He said the public financial management system, as it stands, is porous leaving the nation’s coffers at the mercy of corrupt public officers to fleece.
Mr. Kan-Dapaah was speaking at this year’s edition of the annual accountability lectures of the Ghana Audit Service (GAS) on the theme “Management, protection and accountability of public funds—who is responsible?
He said in his remarks: “All the safety nets in the country’s public financial management system have deep holes and are unable to hold together the crucial checks and balances to protect public funds.
“The end situation is that the public purse remains unprotected and exposed to corrupt and undisciplined public office holders to loot.”
Mr. Kan-Dapaah also indicated that efforts at enforcing checks and balances to forestall financial malfeasances has been minimal and in most cases non-existent.
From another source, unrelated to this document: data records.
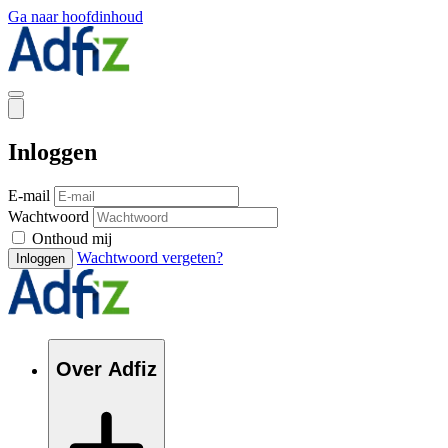
Ga naar hoofdinhoud
Inloggen
E-mail
Wachtwoord
Onthoud mij
Wachtwoord vergeten?
Inloggen
Over Adfiz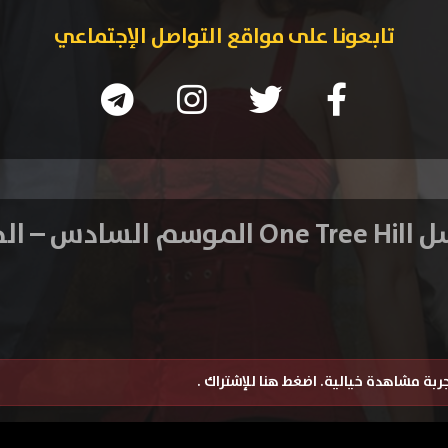
تابعونا على مواقع التواصل الإجتماعي
ادس – الحلقة 1
تجربة مشاهدة خيالية.
اضغط هنا للإشتراك
.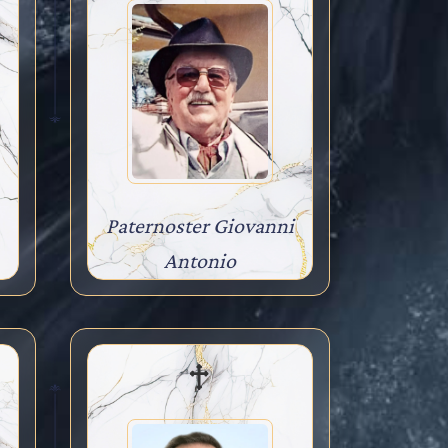
Paternoster Giovanni
Antonio
96 anni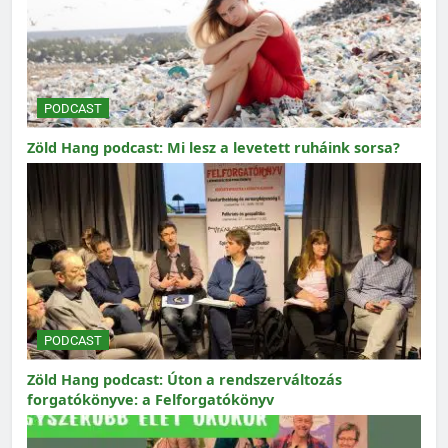
PODCAST
Zöld Hang podcast: Mi lesz a levetett ruháink sorsa?
PODCAST
Zöld Hang podcast: Úton a rendszerváltozás
forgatókönyve: a Felforgatókönyv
This, he said, should be a wake-up call to civil society and particularly the media to push officers in charge of state funds to account.
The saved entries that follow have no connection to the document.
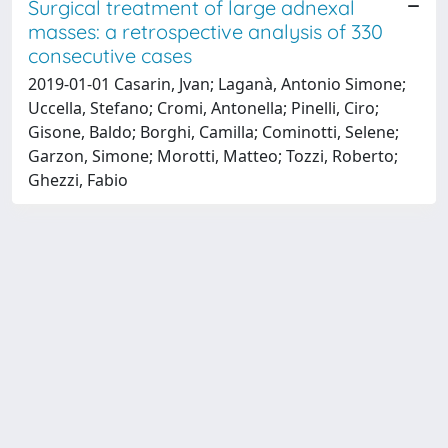
Surgical treatment of large adnexal
masses: a retrospective analysis of 330
consecutive cases
2019-01-01 Casarin, Jvan; Laganà, Antonio Simone;
Uccella, Stefano; Cromi, Antonella; Pinelli, Ciro;
Gisone, Baldo; Borghi, Camilla; Cominotti, Selene;
Garzon, Simone; Morotti, Matteo; Tozzi, Roberto;
Ghezzi, Fabio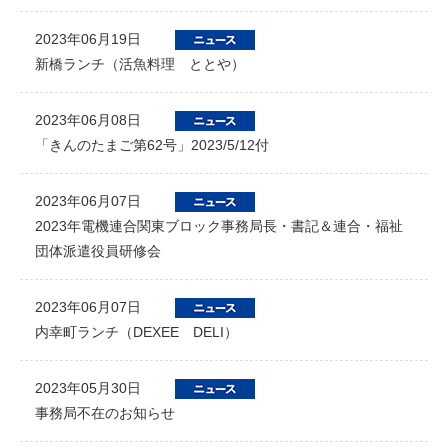
2023年06月19日
新橋ランチ（活魚料理 ととや）
2023年06月08日
「きんのたまご第62号」2023/5/12付
2023年06月07日
2023年電機連合関東ブロック事務局長・書記＆連合・福祉
団体派遣役員研修会
2023年06月07日
内幸町ランチ（DEXEE DELI）
2023年05月30日
事務局不在のお知らせ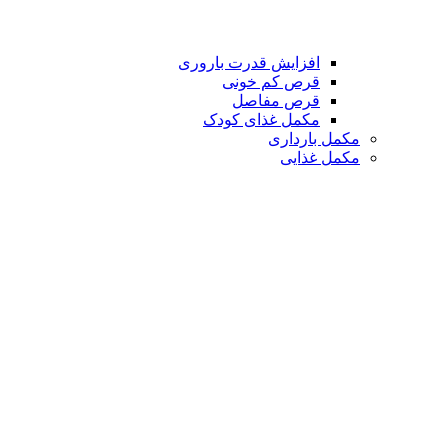
افزایش قدرت باروری
قرص کم خونی
قرص مفاصل
مکمل غذای کودک
مکمل بارداری
مکمل غذایی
“Public funds are contributed by the public; loans are repaid with taxes from the public and aids and grants are meant for Ghanaians. So there is always the need to demand accountability,” he noted.
Mr. Dapaah also made a strong case for the independence of state institutions that have been tasked to facilitate transparency and openness in the managing, protecting and use of public funds.
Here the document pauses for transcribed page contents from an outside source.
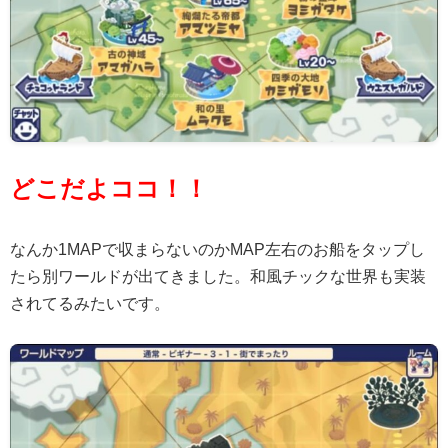
どこだよココ！！
なんか1MAPで収まらないのかMAP左右のお船をタップし
たら別ワールドが出てきました。和風チックな世界も実装
されてるみたいです。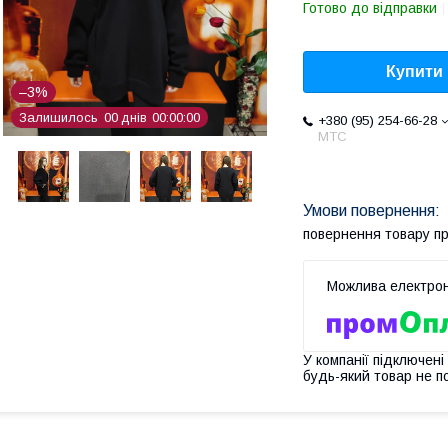
Готово до відправки
Купити
–3%
Залишилось
0
0
днів
0
0
0
0
0
0
+380 (95) 254-66-28
МТС
повернення товару п
У компанії підключені
будь-який товар не п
He said: “The oversight role of parliament to ensure fiscal discipline through accountability is deeply undermined by excessive political and financial decision making power in the hands of the president and even worrisome is the tendency of parliamentarians to experience disincentives if they go against the president’s wishes.”
This, he said, is buttressed by the situation wherein top-most positions in the three arms of government tasked to control transparency and judicious use of public funds are appointed by the president.
“This is inconsistent with the checks and balances required by a democracy; and the more the situation remains, the result is that the key accountability institutions in the country remain impotent.
“And as long as the situation remains, we should stop talking about the protection of public funds because sanctions which alone could deter public officials from stealing public funds will never be applied,” he said.
The Ministry of Finance has introduced a number of public financial management reforms as the precursor to structural economic adjustments that will accelerate national economic growth.
The Ghana Integrated Financial Management Information System (GIFMIS), Programme-Based Budgeting (PBB) and the development of the comprehensive medium-term Debt Management Strategy are some of the financial reforms that have been employed to ensure improved results, transparency and value for money in the use of public funds.
Despite the reforms, economists and financial analysts have had cause to complain about the continued fleecing of the public purse due largely to misplaced priorities when it comes to expenditure and the lack of transparency and accountability in the PFM system.
Mr. Kan-Dapaah said there is the need for the enforcement of the checks and balances in the PFMS to free the accountability institutions from the present state of inaction.
He also stressed the need for a non-politicised media and a vibrant civil society in the quest for transparency and accountability in the public financial management system.